• _EXERCISE GOAL_:
Show all lines from the data that include the word "named".

───

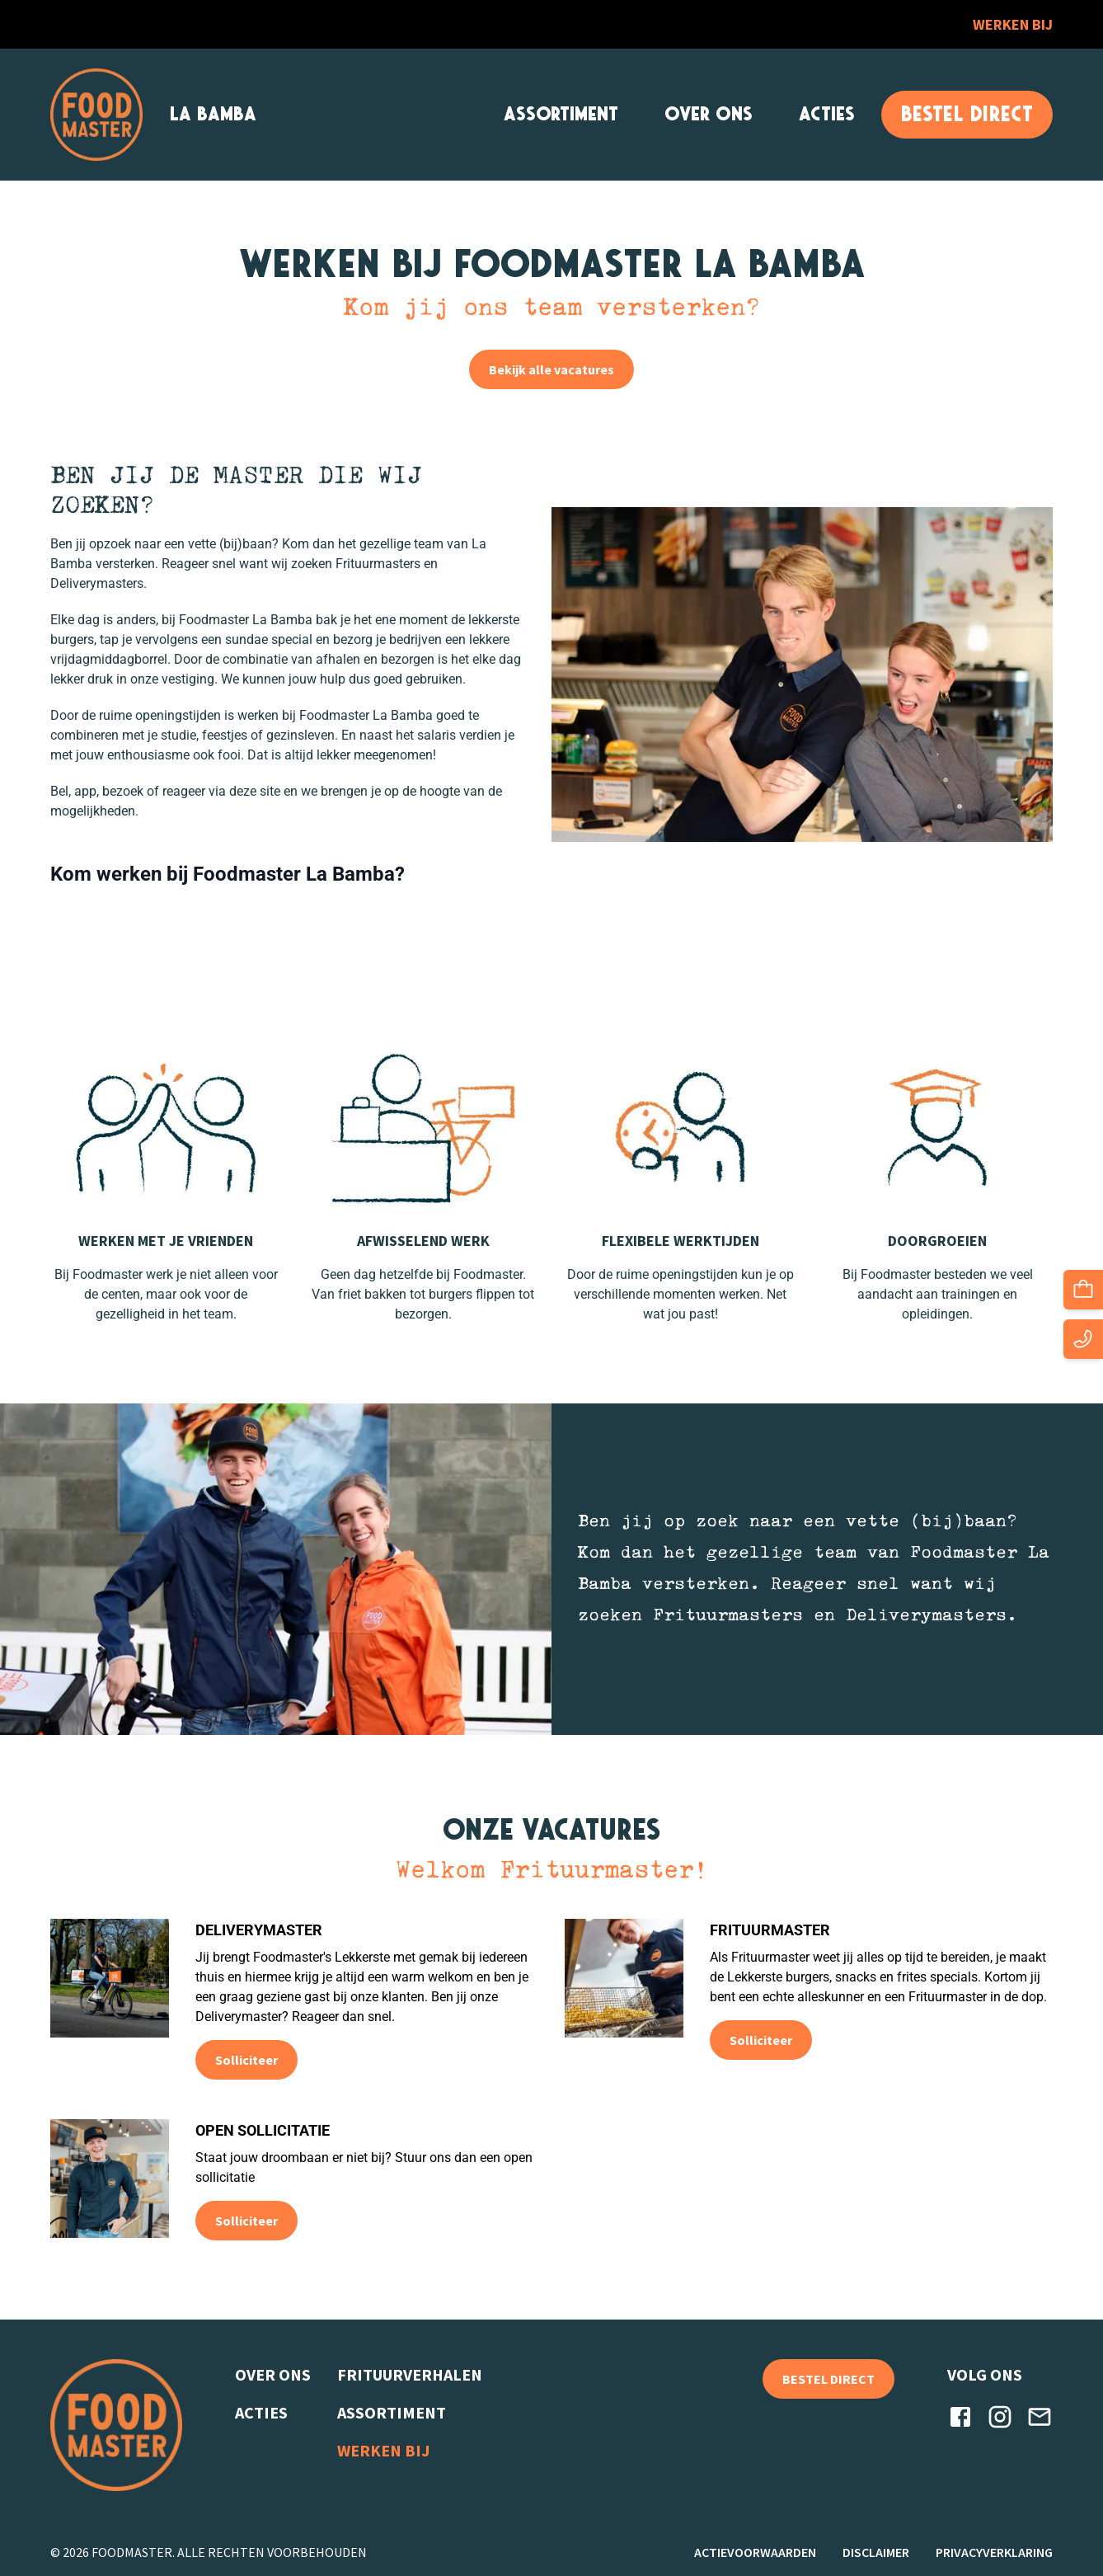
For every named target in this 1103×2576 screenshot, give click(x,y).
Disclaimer (876, 2552)
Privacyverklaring (994, 2552)
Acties (827, 114)
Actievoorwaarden (755, 2552)
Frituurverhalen (409, 2374)
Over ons (708, 114)
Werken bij (1013, 24)
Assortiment (561, 114)
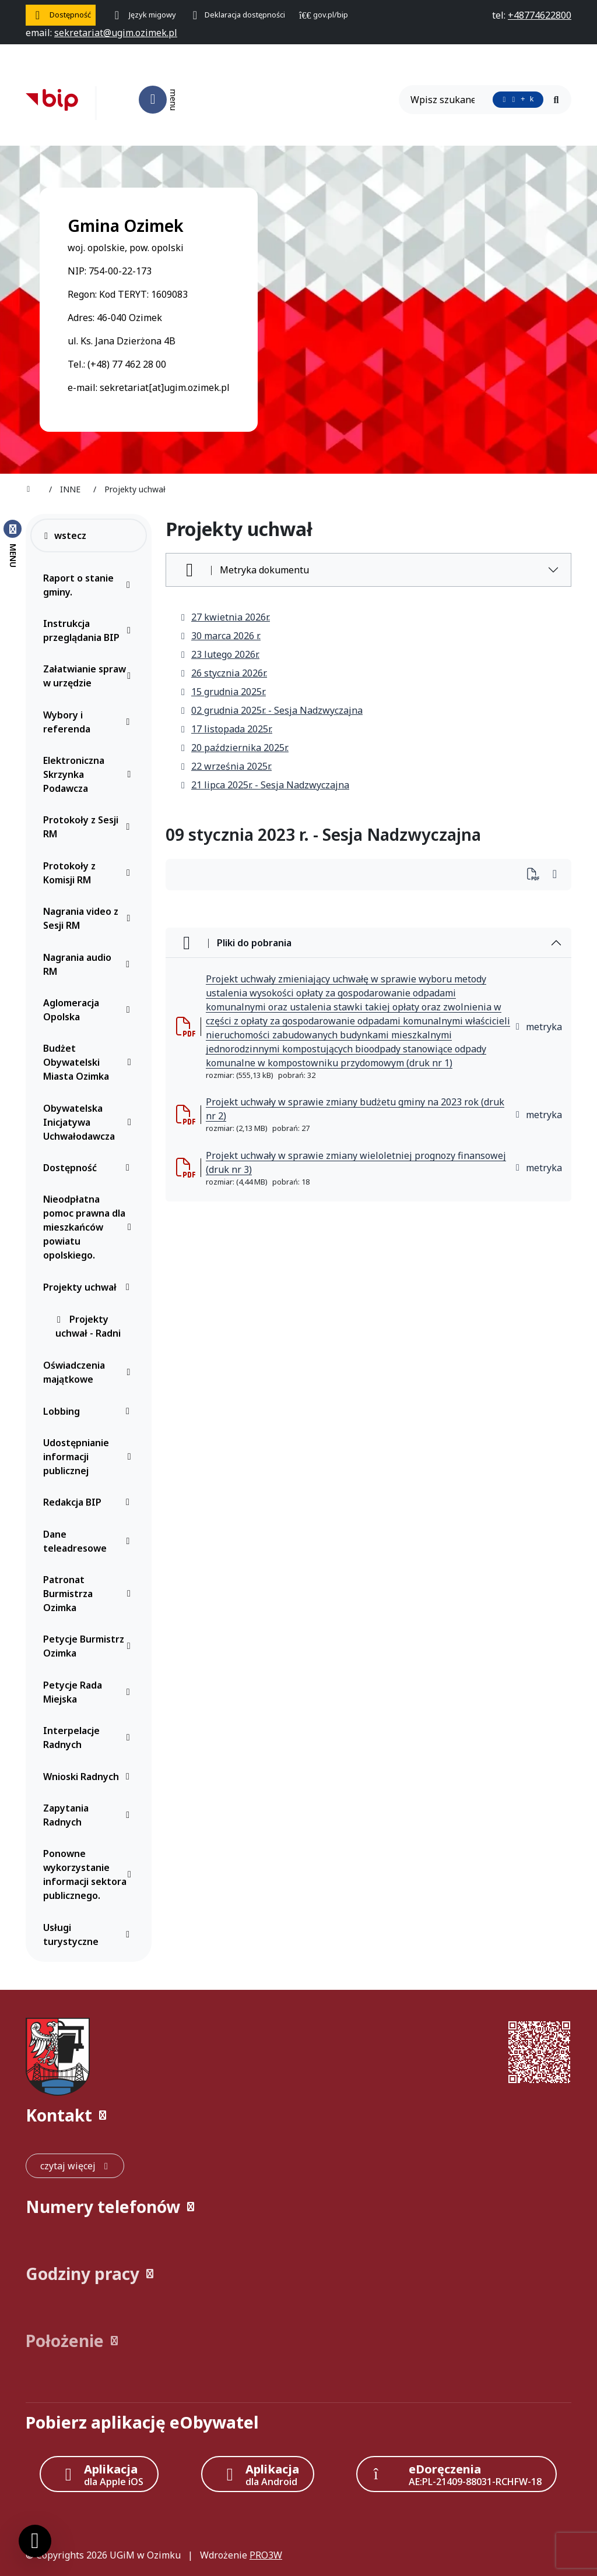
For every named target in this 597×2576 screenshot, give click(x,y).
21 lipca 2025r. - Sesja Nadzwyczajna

───

• _SOLVED EXERCISE_:
For every named target in this 1103×2576 screenshot, give click(x,y).
For every named target in this 597×2576 screenshot, give click(x,y).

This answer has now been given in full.